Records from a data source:
++++++++

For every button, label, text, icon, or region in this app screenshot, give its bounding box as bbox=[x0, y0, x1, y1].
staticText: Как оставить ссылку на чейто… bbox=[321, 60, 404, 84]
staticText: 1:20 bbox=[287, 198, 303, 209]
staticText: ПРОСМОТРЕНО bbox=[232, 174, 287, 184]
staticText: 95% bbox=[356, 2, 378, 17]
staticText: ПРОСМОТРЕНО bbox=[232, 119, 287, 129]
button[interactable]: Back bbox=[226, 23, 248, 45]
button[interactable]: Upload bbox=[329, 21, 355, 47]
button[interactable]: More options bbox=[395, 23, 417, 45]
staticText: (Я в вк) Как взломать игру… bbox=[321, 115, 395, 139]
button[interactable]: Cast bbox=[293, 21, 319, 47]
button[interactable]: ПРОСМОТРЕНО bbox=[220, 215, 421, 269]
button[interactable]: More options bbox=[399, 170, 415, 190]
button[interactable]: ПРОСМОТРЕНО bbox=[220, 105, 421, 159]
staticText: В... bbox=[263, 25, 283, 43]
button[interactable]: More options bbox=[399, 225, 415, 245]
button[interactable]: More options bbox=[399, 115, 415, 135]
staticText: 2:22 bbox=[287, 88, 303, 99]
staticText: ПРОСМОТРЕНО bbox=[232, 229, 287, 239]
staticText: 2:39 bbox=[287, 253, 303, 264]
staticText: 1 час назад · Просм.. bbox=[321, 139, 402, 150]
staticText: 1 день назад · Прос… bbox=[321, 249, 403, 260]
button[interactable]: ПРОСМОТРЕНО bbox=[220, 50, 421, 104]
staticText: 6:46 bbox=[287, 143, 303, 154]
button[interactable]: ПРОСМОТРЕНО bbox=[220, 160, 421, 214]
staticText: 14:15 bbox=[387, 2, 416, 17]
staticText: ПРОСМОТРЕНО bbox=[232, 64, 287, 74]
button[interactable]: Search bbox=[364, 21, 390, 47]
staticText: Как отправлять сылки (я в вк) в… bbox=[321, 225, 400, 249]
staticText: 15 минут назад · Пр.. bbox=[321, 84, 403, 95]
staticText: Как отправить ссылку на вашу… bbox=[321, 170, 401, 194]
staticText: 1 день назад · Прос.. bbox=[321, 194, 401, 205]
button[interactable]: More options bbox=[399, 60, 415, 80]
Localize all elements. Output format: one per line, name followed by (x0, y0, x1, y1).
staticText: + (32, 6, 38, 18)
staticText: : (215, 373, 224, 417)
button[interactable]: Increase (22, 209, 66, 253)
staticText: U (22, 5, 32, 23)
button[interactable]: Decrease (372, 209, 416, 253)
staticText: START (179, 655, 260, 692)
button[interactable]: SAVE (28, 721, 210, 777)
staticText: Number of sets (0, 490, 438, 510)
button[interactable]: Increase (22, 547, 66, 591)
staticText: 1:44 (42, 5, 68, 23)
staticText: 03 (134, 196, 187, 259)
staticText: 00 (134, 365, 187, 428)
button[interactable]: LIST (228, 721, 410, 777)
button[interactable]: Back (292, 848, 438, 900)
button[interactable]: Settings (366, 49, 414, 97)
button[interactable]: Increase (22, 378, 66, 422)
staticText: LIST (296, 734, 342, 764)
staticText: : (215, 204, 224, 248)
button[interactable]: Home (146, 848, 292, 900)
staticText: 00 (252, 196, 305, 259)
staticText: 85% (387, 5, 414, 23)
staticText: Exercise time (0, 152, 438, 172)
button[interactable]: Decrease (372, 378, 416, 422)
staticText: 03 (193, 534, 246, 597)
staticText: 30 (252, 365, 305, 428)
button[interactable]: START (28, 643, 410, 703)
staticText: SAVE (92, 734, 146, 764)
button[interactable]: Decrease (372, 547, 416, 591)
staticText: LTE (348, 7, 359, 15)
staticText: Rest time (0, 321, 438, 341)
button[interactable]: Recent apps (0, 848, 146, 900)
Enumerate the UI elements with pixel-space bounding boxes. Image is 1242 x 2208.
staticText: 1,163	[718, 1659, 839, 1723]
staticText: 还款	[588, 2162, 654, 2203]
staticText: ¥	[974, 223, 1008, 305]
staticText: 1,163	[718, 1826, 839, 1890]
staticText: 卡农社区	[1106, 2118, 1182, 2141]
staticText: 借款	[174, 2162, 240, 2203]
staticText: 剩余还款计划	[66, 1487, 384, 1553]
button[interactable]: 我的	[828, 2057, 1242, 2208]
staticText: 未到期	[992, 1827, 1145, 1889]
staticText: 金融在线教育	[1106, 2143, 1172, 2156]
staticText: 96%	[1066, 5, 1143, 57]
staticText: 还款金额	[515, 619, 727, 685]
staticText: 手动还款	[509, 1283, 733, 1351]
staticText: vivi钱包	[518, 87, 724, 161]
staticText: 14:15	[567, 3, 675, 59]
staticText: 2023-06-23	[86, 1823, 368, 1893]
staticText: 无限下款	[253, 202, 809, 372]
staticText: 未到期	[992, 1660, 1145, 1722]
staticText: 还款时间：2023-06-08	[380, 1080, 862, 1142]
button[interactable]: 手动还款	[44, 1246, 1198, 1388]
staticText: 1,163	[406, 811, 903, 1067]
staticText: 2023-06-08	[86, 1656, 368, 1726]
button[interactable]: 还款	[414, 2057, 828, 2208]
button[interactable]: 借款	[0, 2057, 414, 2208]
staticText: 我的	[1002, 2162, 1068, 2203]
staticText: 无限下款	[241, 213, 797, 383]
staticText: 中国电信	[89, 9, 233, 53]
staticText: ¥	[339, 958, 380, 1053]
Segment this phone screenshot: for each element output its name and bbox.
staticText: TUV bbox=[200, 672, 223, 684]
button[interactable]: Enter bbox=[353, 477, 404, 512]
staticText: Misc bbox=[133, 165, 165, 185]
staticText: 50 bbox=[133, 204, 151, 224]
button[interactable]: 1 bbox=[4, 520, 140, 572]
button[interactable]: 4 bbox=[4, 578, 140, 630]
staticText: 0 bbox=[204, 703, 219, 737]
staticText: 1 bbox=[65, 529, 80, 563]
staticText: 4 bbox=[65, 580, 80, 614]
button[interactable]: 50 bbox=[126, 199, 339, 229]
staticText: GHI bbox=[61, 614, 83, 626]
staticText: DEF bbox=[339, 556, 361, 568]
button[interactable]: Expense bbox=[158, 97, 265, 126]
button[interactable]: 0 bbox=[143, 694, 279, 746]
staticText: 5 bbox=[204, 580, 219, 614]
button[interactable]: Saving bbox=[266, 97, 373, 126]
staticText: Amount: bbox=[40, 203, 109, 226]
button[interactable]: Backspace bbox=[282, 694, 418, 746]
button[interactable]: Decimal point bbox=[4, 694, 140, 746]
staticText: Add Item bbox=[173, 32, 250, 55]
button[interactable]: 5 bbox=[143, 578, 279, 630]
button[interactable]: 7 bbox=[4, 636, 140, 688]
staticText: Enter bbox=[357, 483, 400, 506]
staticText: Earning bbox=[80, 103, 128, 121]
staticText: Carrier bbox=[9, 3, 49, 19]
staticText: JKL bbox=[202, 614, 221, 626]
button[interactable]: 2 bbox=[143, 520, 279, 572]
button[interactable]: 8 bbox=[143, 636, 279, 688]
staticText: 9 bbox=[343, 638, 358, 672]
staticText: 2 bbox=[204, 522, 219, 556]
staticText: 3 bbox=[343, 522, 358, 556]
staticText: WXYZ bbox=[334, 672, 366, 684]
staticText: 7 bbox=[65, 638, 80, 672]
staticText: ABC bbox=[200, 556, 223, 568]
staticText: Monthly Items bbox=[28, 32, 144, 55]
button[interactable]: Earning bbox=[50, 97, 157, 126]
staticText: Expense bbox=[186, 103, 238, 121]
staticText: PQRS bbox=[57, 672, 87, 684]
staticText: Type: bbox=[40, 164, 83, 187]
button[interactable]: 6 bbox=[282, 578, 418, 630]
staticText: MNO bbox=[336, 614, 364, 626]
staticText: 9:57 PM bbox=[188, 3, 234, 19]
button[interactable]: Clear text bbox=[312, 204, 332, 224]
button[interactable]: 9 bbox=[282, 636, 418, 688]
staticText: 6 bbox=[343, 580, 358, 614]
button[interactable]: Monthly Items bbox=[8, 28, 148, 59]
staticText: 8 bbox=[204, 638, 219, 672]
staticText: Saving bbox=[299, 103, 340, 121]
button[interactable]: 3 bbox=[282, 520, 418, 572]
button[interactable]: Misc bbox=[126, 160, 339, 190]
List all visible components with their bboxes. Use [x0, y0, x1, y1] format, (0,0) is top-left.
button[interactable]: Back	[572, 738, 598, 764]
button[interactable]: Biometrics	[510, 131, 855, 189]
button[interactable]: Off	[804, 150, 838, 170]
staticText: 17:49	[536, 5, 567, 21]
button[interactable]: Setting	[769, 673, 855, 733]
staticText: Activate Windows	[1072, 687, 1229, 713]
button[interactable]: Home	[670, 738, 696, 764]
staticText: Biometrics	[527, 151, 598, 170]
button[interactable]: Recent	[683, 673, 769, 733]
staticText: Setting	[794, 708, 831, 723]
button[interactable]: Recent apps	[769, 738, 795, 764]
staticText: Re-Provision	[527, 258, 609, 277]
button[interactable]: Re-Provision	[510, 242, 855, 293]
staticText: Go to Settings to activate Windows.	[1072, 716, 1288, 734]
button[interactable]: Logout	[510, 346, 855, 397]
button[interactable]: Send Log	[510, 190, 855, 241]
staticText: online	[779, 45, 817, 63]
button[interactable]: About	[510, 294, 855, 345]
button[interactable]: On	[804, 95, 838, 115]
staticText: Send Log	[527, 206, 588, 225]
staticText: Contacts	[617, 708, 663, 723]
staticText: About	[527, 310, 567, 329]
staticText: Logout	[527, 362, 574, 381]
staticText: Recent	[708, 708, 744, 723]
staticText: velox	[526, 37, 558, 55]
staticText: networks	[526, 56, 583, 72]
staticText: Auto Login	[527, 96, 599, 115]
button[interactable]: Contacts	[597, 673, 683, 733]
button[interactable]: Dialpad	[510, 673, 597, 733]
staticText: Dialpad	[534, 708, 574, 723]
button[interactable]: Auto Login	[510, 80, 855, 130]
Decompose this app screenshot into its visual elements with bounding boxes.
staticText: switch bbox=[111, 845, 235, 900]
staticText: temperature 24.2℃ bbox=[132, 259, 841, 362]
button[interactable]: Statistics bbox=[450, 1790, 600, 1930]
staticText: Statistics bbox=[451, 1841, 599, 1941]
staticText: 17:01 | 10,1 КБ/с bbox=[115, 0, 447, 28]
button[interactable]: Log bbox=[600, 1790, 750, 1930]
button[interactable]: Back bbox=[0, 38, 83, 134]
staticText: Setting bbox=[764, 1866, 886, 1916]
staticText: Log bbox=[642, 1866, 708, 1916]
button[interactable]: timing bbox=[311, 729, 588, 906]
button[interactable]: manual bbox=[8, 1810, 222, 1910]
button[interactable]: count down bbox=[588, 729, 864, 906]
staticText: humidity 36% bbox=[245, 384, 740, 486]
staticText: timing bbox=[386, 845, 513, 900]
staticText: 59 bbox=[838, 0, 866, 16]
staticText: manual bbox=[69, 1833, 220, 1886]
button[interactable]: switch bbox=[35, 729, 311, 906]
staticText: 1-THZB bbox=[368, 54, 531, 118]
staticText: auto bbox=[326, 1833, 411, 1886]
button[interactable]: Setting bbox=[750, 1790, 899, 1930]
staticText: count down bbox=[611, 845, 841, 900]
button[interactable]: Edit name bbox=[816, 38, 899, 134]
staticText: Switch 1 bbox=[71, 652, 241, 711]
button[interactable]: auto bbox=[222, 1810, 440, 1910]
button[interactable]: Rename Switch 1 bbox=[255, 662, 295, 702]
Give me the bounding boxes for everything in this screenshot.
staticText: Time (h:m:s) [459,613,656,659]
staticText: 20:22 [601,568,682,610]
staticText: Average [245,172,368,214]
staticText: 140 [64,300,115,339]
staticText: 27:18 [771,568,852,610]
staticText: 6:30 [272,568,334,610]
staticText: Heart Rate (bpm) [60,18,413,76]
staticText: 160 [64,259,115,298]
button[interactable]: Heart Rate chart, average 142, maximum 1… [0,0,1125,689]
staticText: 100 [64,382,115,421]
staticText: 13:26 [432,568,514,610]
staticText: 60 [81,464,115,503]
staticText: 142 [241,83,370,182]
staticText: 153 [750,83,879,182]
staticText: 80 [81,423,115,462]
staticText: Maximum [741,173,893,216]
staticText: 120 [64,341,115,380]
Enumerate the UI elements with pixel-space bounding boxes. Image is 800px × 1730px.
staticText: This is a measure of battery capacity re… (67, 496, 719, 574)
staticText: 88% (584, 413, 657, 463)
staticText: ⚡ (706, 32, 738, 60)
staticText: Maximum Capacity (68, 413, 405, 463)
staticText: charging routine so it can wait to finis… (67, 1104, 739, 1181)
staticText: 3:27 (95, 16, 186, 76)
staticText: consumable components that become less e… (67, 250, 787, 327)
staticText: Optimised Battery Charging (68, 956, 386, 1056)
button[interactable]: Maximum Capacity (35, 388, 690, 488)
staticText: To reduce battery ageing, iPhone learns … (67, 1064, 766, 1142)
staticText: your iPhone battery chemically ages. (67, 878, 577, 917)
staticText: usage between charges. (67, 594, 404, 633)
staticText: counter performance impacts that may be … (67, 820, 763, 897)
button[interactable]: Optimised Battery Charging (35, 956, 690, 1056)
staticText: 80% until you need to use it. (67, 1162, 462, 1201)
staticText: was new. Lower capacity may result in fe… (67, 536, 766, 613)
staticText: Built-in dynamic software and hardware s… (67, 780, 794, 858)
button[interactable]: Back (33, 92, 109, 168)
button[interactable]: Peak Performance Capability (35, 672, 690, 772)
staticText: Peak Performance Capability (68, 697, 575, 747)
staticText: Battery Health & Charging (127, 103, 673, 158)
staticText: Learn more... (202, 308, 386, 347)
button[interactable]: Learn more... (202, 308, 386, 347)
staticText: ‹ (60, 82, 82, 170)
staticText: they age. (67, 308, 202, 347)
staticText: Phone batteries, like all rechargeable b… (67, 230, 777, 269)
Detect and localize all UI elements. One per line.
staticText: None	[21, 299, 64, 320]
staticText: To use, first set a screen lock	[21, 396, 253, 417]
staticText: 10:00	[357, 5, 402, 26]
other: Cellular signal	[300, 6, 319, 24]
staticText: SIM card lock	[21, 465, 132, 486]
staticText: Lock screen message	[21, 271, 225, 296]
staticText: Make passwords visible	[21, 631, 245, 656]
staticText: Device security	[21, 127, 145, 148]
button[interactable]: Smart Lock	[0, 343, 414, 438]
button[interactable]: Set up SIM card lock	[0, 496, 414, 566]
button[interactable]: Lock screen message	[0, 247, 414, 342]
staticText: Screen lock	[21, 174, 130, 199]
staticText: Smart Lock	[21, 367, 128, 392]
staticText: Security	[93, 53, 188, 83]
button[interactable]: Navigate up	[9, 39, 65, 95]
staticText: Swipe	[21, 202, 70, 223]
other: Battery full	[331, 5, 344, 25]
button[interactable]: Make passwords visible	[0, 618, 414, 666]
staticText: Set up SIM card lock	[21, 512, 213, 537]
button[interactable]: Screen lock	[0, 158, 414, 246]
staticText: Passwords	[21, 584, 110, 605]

++++++++

### Prompt
Copy the lines of the entries above that mention "Settings".

### Response box
button[interactable]: Settings (366, 49, 414, 97)
staticText: Go to Settings to activate Windows.	[1072, 716, 1288, 734]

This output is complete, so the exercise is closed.